> [Work required]
The reply should hold only the lines from the one with "formation intensive avant les concours" to the one with "sowie Ihres Aufenthaltes.", both ends kept, exactly as they appear below, without any pictures.

Top of Input for this task

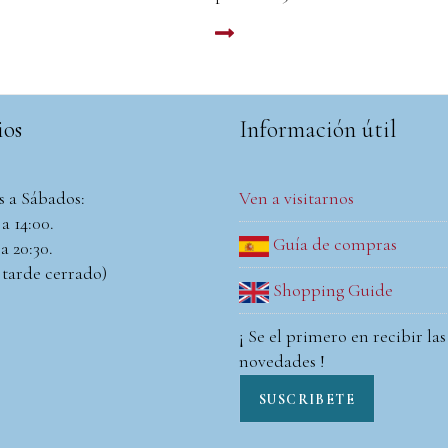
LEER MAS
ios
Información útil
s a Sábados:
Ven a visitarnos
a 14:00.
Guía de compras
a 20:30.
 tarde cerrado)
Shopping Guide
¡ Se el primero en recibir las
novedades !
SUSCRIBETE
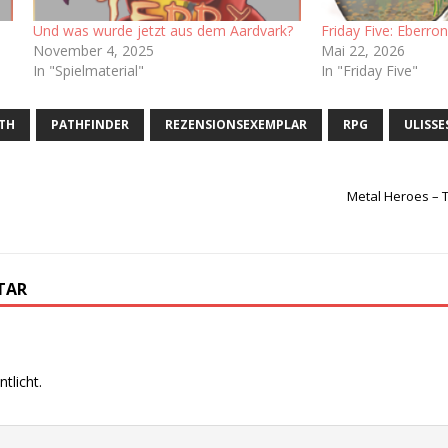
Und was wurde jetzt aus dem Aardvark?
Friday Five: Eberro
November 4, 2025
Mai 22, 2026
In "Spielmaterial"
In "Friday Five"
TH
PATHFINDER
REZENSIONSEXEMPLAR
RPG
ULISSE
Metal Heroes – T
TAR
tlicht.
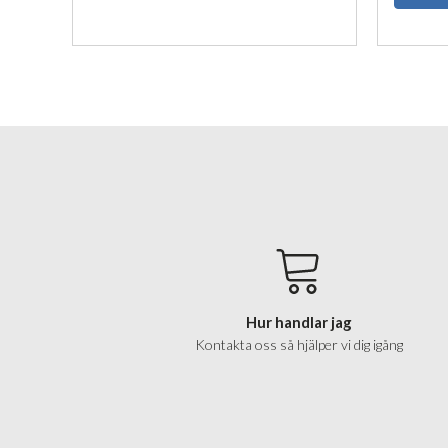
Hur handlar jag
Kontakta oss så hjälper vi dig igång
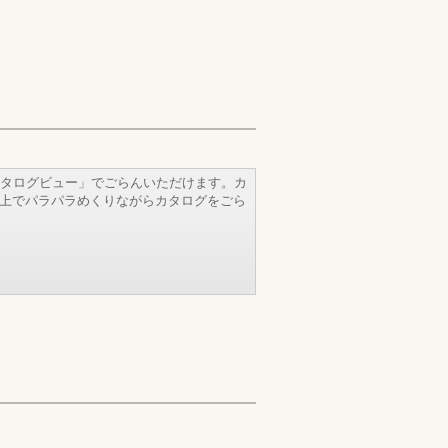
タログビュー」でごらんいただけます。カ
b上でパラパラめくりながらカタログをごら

Bottom of Input for this task
Top of Input for this task

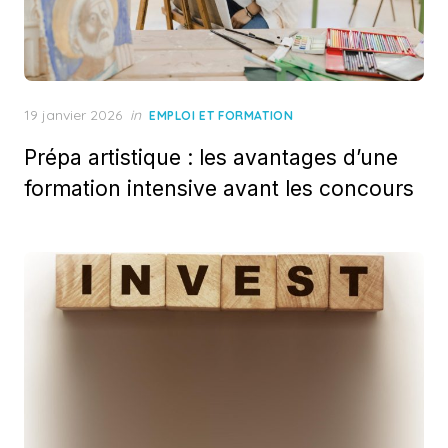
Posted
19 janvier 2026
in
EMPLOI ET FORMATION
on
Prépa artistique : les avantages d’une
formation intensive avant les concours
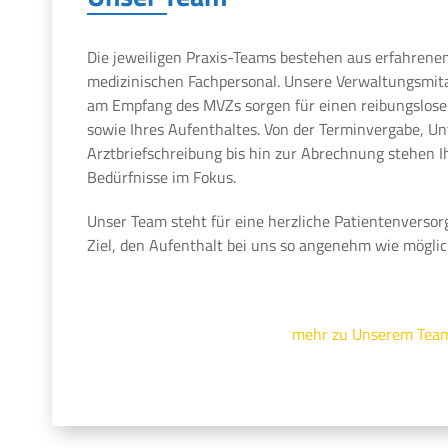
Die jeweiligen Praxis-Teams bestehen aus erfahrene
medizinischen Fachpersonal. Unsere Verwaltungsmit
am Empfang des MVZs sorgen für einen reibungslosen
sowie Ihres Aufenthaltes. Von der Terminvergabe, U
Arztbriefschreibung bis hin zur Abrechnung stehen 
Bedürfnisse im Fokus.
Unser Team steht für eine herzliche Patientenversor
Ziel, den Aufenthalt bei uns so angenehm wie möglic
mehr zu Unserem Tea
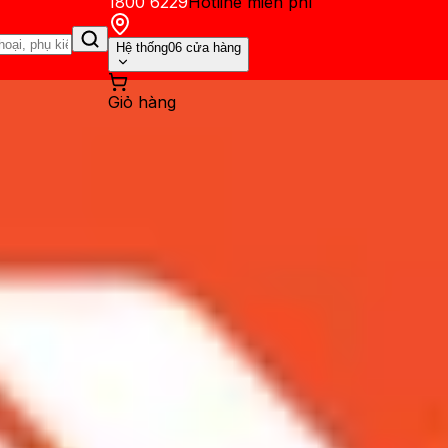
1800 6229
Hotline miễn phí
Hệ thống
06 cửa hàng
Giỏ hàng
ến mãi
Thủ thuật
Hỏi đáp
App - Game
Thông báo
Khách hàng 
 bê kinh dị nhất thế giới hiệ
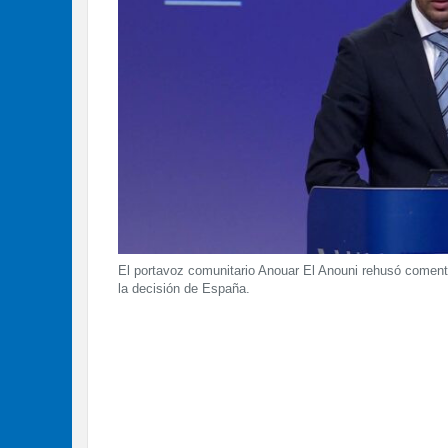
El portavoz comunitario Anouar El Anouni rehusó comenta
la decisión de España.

Bottom of Input for this task
Top of Input for this task

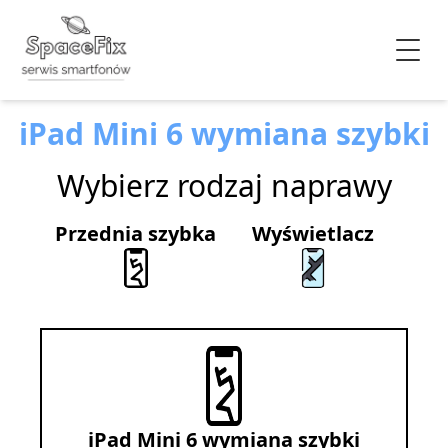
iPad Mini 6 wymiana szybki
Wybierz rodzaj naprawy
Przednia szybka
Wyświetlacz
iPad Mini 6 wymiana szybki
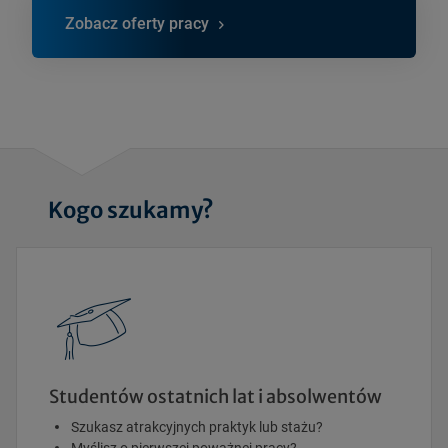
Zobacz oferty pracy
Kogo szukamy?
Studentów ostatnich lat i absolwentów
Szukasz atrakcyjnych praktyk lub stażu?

Bottom of Input for this task

> [Finished exercise]
formation intensive avant les concours
Die jeweiligen Praxis-Teams bestehen aus erfahrene
medizinischen Fachpersonal. Unsere Verwaltungsmit
am Empfang des MVZs sorgen für einen reibungslosen
sowie Ihres Aufenthaltes. Von der Terminvergabe, U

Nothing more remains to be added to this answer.